Over the past decades, significant developments have been made in the field of 3D printing with benefits, especially for medical professions facing complex surgery. Patient-specific 3D models have enabled the surgeons to take preoperative planning away from screens and into the physical space and perform mock surgery on the models for evaluation of expected result before cutting the skin. Research studies have shown that such strategies can reduce the operation time and give the surgeon a subjective and substantial boost in understanding of the unique anatomic situation before surgery.1-3 Fields ranging from cardiology to facial reconstructive surgery have adopted custom-made 3D printed models as a method to improve planning and outcome.4-10
Orthopaedic surgery, and pediatric orthopaedic surgery in particular, is well suited to benefit from 3D printed models because bone is easy to model from CT scans, and deformities can clearly be visualized by plastic models. The pediatric skeleton is under constant development and can be affected by a large number of rare deformities and dysplasias. Hence, the pediatric skeleton is well suited for individual models.

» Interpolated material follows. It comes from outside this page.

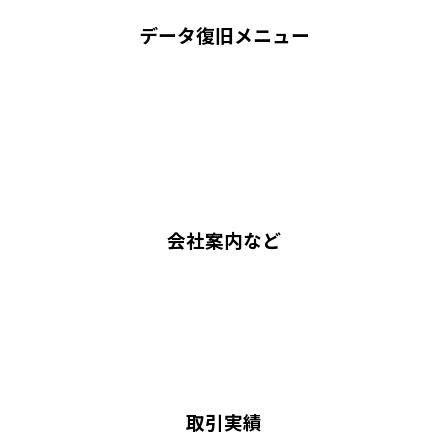
データ復旧メニュー
会社案内など
取引実績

Common pediatric orthopaedic conditions such as Legg-Calvé-Perthes disease (LCPD), developmental dysplasia of the hip (DDH), and slipped capital femoral epiphysis present complex three-dimensional shapes that are unique for each patient and can pose a challenge for the surgeon. A number of articles have been published presenting case studies in which 3D printed bone models have provided benefit to the orthopaedic surgeon in pediatric orthopaedic surgery.3,11 To our knowledge, however, no reports have been published describing 3D printed models as a preoperative tool for a triple osteotomy in children; a procedure that is used to treat selected cases of both LCPD and DDH. Multiple surgical methods for triple osteotomies in children have been described, and they all serve to realign the acetabulum to provide better coverage of the femoral head.12-14 This realignment is achieved by osteotomies of the ilium, pubis, and ischium bones to enable rotation and better anterior coverage by the acetabulum. Triple osteotomy is generally a preferred surgical method for children approximately older than 10 years when the symphysis has lost some of its elasticity and a Salter osteotomy (only one osteotomy of the ilium bone) is no longer sufficient.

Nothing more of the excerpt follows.